* _Work request_: For the word "findest", find each line in the entries where it occurs and copy that line.

Items from a dataset
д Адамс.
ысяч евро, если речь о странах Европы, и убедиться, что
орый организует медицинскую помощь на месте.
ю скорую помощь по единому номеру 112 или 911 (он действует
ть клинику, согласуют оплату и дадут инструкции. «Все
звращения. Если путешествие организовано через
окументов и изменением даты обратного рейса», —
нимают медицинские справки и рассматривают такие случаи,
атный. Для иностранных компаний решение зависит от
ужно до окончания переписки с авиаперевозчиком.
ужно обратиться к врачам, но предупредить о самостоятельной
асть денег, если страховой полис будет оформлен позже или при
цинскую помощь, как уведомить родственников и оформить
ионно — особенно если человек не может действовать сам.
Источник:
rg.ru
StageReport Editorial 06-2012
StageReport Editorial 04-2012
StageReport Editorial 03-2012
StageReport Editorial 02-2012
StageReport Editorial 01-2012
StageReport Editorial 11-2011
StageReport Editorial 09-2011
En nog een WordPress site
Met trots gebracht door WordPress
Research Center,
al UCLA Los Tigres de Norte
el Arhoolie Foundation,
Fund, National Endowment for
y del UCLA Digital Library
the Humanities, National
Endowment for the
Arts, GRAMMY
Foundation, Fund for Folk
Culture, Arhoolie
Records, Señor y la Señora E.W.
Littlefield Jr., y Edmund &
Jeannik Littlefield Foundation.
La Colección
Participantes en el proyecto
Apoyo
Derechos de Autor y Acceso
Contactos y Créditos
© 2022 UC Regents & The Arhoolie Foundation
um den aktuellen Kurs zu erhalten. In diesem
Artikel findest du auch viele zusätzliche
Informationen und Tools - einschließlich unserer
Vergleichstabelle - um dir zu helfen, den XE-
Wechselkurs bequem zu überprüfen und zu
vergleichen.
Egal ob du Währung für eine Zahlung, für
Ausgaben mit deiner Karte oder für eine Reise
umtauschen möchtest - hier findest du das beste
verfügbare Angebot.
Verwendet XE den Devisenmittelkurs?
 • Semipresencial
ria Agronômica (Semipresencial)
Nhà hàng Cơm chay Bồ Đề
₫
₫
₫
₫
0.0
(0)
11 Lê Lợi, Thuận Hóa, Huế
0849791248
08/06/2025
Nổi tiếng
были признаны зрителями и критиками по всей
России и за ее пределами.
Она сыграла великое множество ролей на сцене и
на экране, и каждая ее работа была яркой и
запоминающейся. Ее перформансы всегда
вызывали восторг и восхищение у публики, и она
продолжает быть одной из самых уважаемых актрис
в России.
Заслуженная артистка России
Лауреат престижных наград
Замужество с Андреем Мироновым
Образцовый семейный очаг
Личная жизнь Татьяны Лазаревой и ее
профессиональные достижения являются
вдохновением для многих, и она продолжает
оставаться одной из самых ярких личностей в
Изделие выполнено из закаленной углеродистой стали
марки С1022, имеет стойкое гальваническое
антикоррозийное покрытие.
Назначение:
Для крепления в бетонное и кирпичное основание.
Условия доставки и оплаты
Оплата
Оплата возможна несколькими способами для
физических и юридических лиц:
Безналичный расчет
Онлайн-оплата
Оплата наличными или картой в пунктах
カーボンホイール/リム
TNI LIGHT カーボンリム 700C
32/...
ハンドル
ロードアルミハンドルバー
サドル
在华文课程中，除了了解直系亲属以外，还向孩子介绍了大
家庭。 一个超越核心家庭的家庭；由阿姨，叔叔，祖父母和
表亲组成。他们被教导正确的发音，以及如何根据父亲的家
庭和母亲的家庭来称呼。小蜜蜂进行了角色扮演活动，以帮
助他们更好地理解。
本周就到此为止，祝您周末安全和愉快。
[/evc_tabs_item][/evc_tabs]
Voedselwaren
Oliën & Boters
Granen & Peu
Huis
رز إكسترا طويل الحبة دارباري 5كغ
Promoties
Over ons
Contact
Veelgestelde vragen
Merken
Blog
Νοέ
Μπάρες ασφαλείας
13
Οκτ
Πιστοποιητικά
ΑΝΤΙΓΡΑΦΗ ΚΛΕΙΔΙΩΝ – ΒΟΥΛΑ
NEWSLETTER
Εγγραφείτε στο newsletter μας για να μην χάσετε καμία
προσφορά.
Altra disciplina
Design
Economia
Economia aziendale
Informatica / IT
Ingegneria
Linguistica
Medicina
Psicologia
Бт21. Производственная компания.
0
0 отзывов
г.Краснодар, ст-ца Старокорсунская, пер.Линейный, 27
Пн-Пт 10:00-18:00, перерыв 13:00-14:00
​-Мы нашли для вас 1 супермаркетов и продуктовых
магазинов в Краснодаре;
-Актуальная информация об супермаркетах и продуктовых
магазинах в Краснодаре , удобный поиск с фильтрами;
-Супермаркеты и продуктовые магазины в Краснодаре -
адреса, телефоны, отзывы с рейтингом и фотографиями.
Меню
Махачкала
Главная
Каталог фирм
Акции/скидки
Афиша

* _Exercise result_:
Artikel findest du auch viele zusätzliche
umtauschen möchtest - hier findest du das beste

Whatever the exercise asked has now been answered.